Two years ago in BYT, I wrote that All the Way, written by Robert Schenkkan and directed by Kyle Donnelly, was biting off more than it could chew. In trying to tell so much of the past at once, that play necessitates characters who stand there and explain their motivations, deliver exposition like it’s news reports, and generally pontificate in ways it’s difficult to imagine their real-life counterparts doing.
The Great Society, also written by Schenkkan and directed by Donnelly, corrects that problem. It tackles the Voting Rights Act, the social safety net, the Selma march, the Chicago race riots, the Vietnam War, and the election of ’68, but it doesn’t try to present the definitive version of any of those events; it depicts them glancingly, as part of a messy, tumbling whole that kept LBJ from seeking re-election.

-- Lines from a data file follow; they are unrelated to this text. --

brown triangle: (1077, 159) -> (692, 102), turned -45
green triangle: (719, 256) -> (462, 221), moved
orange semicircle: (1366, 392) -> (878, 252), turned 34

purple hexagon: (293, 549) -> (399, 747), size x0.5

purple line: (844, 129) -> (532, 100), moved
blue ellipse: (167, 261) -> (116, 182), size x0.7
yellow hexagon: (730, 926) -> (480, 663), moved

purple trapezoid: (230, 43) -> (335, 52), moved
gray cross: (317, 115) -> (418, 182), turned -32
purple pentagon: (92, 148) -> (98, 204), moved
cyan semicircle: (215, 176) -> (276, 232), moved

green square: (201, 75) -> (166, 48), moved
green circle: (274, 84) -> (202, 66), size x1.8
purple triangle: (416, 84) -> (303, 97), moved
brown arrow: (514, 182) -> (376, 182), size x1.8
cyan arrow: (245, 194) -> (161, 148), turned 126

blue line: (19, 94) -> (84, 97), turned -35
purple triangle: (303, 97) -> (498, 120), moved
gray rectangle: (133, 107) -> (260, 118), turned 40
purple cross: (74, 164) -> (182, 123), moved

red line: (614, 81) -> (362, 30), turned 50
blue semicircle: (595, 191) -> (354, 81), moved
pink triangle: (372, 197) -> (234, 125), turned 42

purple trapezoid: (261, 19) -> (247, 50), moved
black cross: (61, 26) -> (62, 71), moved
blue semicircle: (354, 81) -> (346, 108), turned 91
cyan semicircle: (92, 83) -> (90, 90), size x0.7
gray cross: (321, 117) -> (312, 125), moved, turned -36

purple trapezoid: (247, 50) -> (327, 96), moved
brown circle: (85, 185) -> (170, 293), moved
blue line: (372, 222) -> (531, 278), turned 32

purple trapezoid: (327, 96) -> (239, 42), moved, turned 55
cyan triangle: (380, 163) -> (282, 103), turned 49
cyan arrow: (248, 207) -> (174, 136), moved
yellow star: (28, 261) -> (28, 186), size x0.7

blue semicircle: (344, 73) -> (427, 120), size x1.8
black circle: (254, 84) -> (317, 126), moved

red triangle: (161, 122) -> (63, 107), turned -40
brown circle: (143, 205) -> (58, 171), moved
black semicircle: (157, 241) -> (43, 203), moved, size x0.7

Martin Luther King Jr., Lady Bird Johnson, and, hell, even J. Edgar Hoover come off more as people here than textbook cut-outs come to life.
Even more impressive: Arena got (most of) the band back together! Jack Willis returns to the lead roll of the nation’s 36th president, chewing on that Texas accent like a big piece of jerky. Also back for seconds are our Gov. George Wallace (Cameron Folmar delights in his southern-accented villain), King Jr. (Bowman Wright plays both man and myth), Hoover (Richmond Hoxie climbs right into the 20th century’s most twisted law enforcement mind) and Lady Bird (Susan Rome thankfully has more to do this time out). None of these performances felt lacking in the slightest, and welcome additions come in the form of Deonna Bouye’s Coretta Scott King and Andrew Weems’s Chicago Mayor Richard J. Daley.
I’m equally glad Nan Cibula-Jenkins returned to do the costumes. These look like outfits people in the 1960s would truly wear, not styles meant to simulate them.
It’s not hard to imagine why the typical theatregoer would be interested in LBJ nostalgia right now: He was a liberal who passed sweeping reforms but oversaw an unpopular, victory-free war and was ultimately succeeded in office by a conservative perhaps most famous for his struggles with his own Justice Department.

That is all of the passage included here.